Si Pierre Étaix s'amuse à montrer quelques spécimens qui chantent comme des casseroles, c'est selon lui pour dénoncer la méchanceté du procédé de livrer des interprètes amateurs une vindicte populaire digne des jeux du cirque, c'est pourtant ce qu'il perpétue lui même à travers l'image en livrant leur prestation ridicule aux quolibets et aux rires des spectateurs de cinéma.

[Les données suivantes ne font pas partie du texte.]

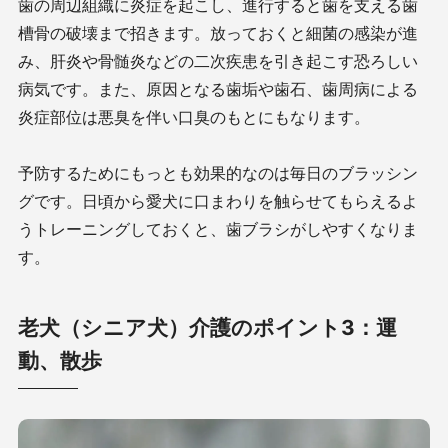
歯の周辺組織に炎症を起こし、進行すると歯を支える歯
槽骨の破壊まで招きます。放っておくと細菌の感染が進
み、肝炎や骨髄炎などの二次疾患を引き起こす恐ろしい
病気です。また、原因となる歯垢や歯石、歯周病による
炎症部位は悪臭を伴い口臭のもとにもなります。
予防するためにもっとも効果的なのは毎日のブラッシン
グです。日頃から愛犬に口まわりを触らせてもらえるよ
うトレーニングしておくと、歯ブラシがしやすくなりま
す。
老犬（シニア犬）介護のポイント3：運
動、散歩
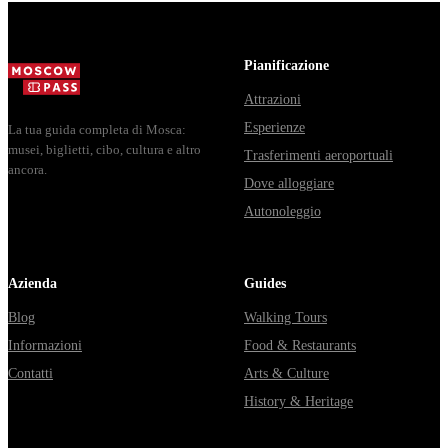
доехать из
днях, чем
электричка. Все
Москвы через
Мавзолей от...
способы уехать
Владими...
из...
Pianificazione
Attrazioni
Esperienze
La tua guida completa di Mosca:
musei, biglietti, cibo, cultura e altro
Trasferimenti aeroportuali
ancora.
Dove alloggiare
Autonoleggio
Azienda
Guides
Blog
Walking Tours
Informazioni
Food & Restaurants
Contatti
Arts & Culture
History & Heritage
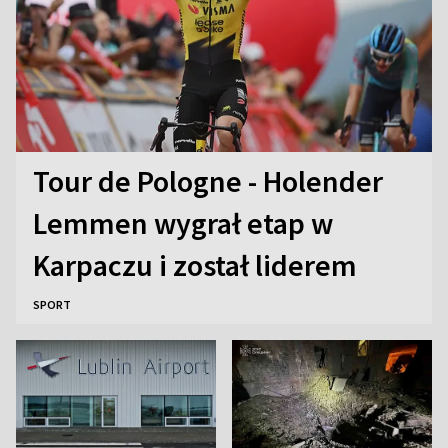
Tour de Pologne - Holender
Lemmen wygrał etap w
Karpaczu i został liderem
SPORT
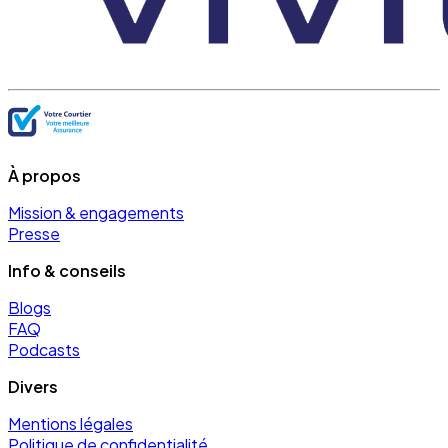
À propos
Mission & engagements
Presse
Info & conseils
Blogs
FAQ
Podcasts
Divers
Mentions légales
Politique de confidentialité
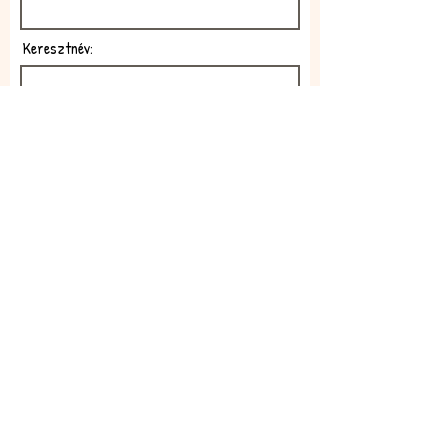
Keresztnév:
E-mail:
Feliratkozom!
Elfogadom az adatkezelési
szabályzatot!
Elolvasom itt:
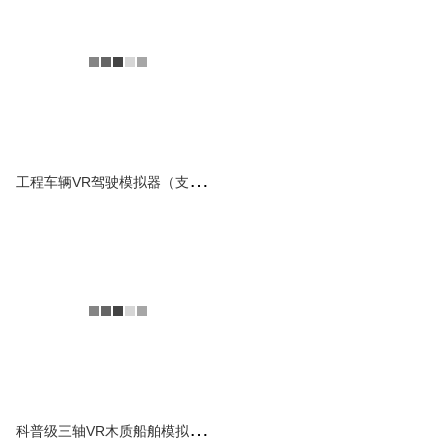
模拟仿真平台
一个世界强国，必须是海洋强
国。中国曾拥有过郑和下西洋
的盛世，也经历甲午海战的惨
烈，如今我们已重新乘风...
查看详情
工
程车辆VR驾驶模拟器（支持各类挖掘机采矿机等驾驶模拟）
文旅项目和谐号VR高铁
运动模拟器
该项目是科普馆联合南京全控
打造的和谐号VR运动模拟器
项目，专为中小学生科普体验
高铁驾驶提供帮助，助力...
查看详情
科
普级三轴VR木质船舶模拟仿真平台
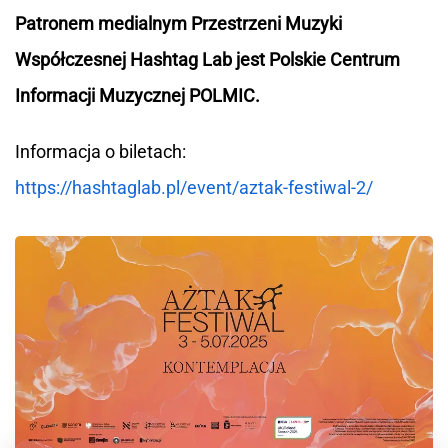
Patronem medialnym Przestrzeni Muzyki
Współczesnej Hashtag Lab jest Polskie Centrum
Informacji Muzycznej POLMIC.
Informacja o biletach:
https://hashtaglab.pl/event/aztak-festiwal-2/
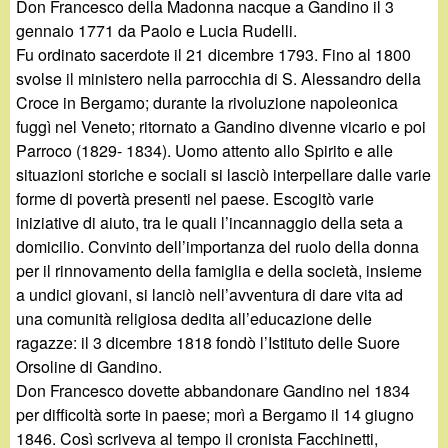
Don Francesco della Madonna nacque a Gandino il 3
gennaio 1771 da Paolo e Lucia Rudelli.
Fu ordinato sacerdote il 21 dicembre 1793. Fino al 1800
svolse il ministero nella parrocchia di S. Alessandro della
Croce in Bergamo; durante la rivoluzione napoleonica
fuggì nel Veneto; ritornato a Gandino divenne vicario e poi
Parroco (1829- 1834). Uomo attento allo Spirito e alle
situazioni storiche e sociali si lasciò interpellare dalle varie
forme di povertà presenti nel paese. Escogitò varie
iniziative di aiuto, tra le quali l’incannaggio della seta a
domicilio. Convinto dell’importanza del ruolo della donna
per il rinnovamento della famiglia e della società, insieme
a undici giovani, si lanciò nell’avventura di dare vita ad
una comunità religiosa dedita all’educazione delle
ragazze: il 3 dicembre 1818 fondò l’Istituto delle Suore
Orsoline di Gandino.
Don Francesco dovette abbandonare Gandino nel 1834
per difficoltà sorte in paese; morì a Bergamo il 14 giugno
1846. Così scriveva al tempo il cronista Facchinetti,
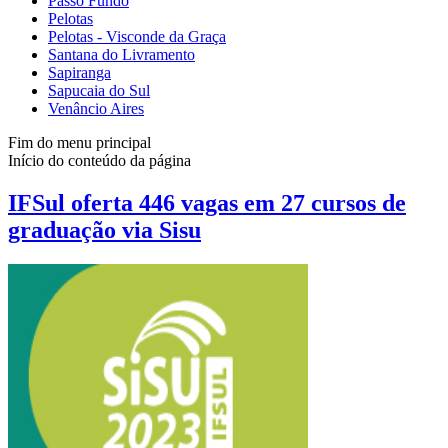
Passo Fundo
Pelotas
Pelotas - Visconde da Graça
Santana do Livramento
Sapiranga
Sapucaia do Sul
Venâncio Aires
Fim do menu principal
Início do conteúdo da página
IFSul oferta 446 vagas em 27 cursos de
graduação via Sisu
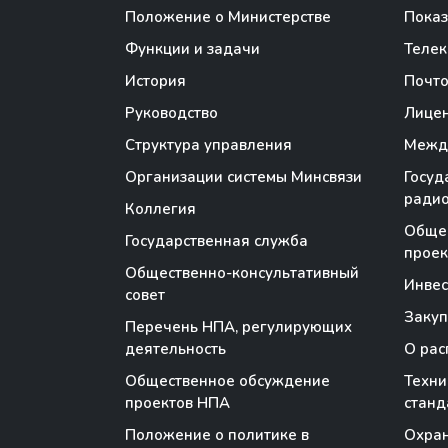
Положение о Министерстве
Показ
Функции и задачи
Теле
История
Почто
Руководство
Лице
Структура управления
Между
Организации системы Минсвязи
Госуд
радио
Коллегия
Обще
Государственная служба
проек
Общественно-консультативный
Инве
совет
Закуп
Перечень НПА, регулирующих
деятельность
О рас
Общественное обсуждение
Техни
проектов НПА
станд
Положение о политике в
Охран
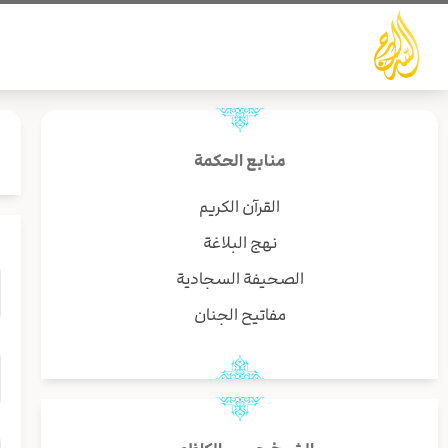
خطي
لى
لمحتوى
منابع الحكمة
القرآن الكريم
نهج البلاغة
الصحيفة السجادية
مفاتيح الجنان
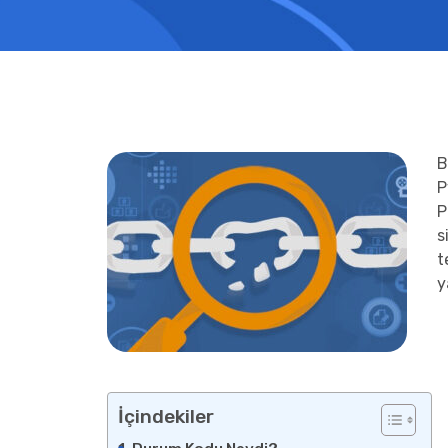
B
P
P
s
t
y
İçindekiler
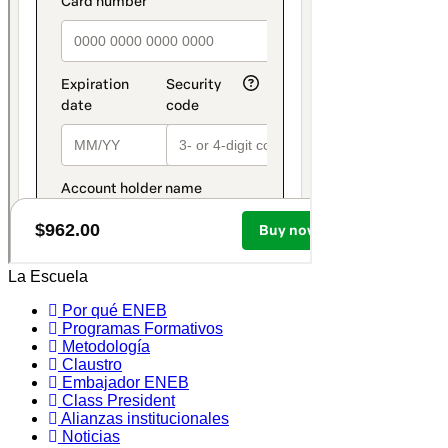
La Escuela
Por qué ENEB
Programas Formativos
Metodología
Claustro
Embajador ENEB
Class President
Alianzas institucionales
Noticias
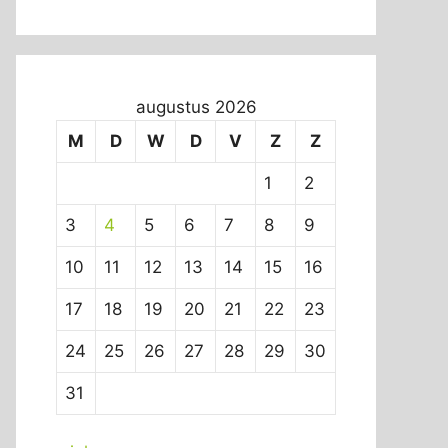
augustus 2026
M
D
W
D
V
Z
Z
1
2
3
4
5
6
7
8
9
10
11
12
13
14
15
16
17
18
19
20
21
22
23
24
25
26
27
28
29
30
31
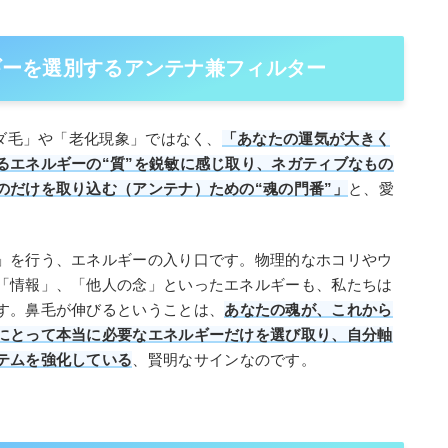
ルギーを選別するアンテナ兼フィルター
ムダ毛」や「老化現象」ではなく、
「あなたの運気が大きく
るエネルギーの“質”を鋭敏に感じ取り、ネガティブなもの
のだけを取り込む（アンテナ）ための“魂の門番”」
と、愛
」を行う、エネルギーの入り口です。物理的なホコリやウ
「情報」、「他人の念」といったエネルギーも、私たちは
す。鼻毛が伸びるということは、
あなたの魂が、これから
にとって本当に必要なエネルギーだけを選び取り、自分軸
テムを強化している
、賢明なサインなのです。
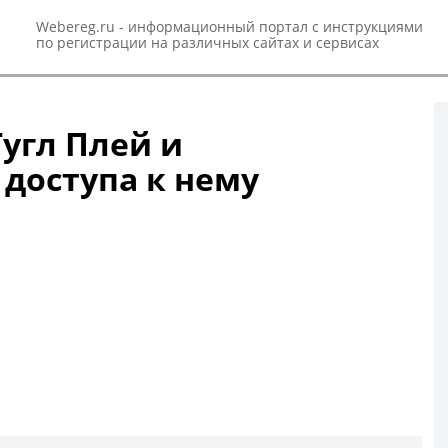
Webereg.ru - информационный портал с инструкциями
по регистрации на различных сайтах и сервисах
Гугл Плей и
 доступа к нему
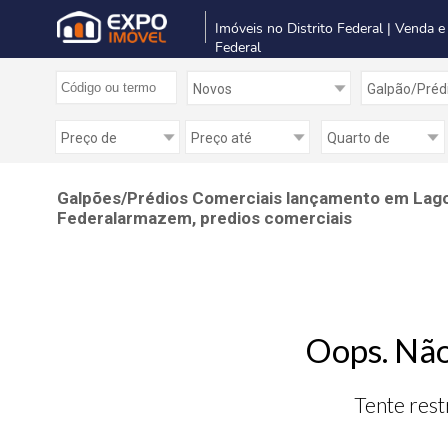
Imóveis no Distrito Federal | Venda e
Federal
Galpões/Prédios Comerciais lançamento em Lago N
Federalarmazem, predios comerciais
Oops. Não
Tente rest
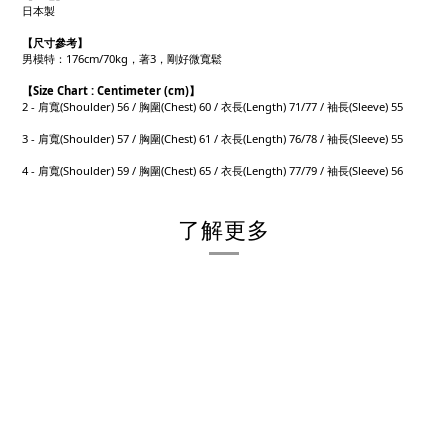
日本製
【
尺寸參考】
男模特：176cm/70kg，著3，剛好微寬鬆
【
Size Chart : Centimeter (cm)】
2 - 肩寬(Shoulder) 56 / 胸圍(Chest) 60 / 衣長(Length) 71/77 / 袖長(Sleeve) 55
3 - 肩寬(Shoulder) 57 / 胸圍(Chest) 61 / 衣長(Length) 76/78 / 袖長(Sleeve) 55
4 - 肩寬(Shoulder) 59 / 胸圍(Chest) 65 / 衣長(Length) 77/79 / 袖長(Sleeve) 56
了解更多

Quant aux avis livrés par les différents intervenants sur l'érotisme, la publicité, les hommes sur la lune, la télévision, le rire, les vacances Etc … on est plus proches des discutions de bar PMU que du café philosophique avec quelques perles très vieille France comme : "L'homosexualité c'est quand même la maladie du siècle " ou " Il faut que les gens partent avec leurs gosses parce que quand ils ne sont pas là ils ne savent plus à qui donner des taloches et ils s'emmerdent". La radiographie de la France vacancière post soixante-huitarde tourne donc un peu court tant la volonté de charge féroce du réalisateur semble parfois même parasiter la véracité du propos. En tout cas il est bien difficile de percevoir la moindre tendresse et compassion de Pierre Étaix pour les gens qu'il filme souvent avec crudité et méchanceté.
Le film s'ouvrait pourtant sur une séquence burlesque et poétique durant laquelle pour illustrer les 40 kilomètres de rushs que le réalisateur a du organiser et monter, on le voit se faire attaquer par des monceaux de morceaux de pellicules et se débattre contre elle afin de livrer son film. Pour le reste il est très difficile de savoir si la férocité un peu crasse du film ne finit pas effectivement par desservir son propos dans un forme de condescendance assez désagréable sur la longueur.
Œuvre suicidaire qui mettra un point final à la carrière de réalisateur de Pierre Étaix , Pays De Cocagne reste une fascinante et désagréable radiographie d'une certaine France d'après mai 68. Le plus difficile à accepter dans la caricature c'est quand elle prend la forme et le trait du cinéma vérité, nous renvoyant alors toute notre sinistre médiocrité à la figure.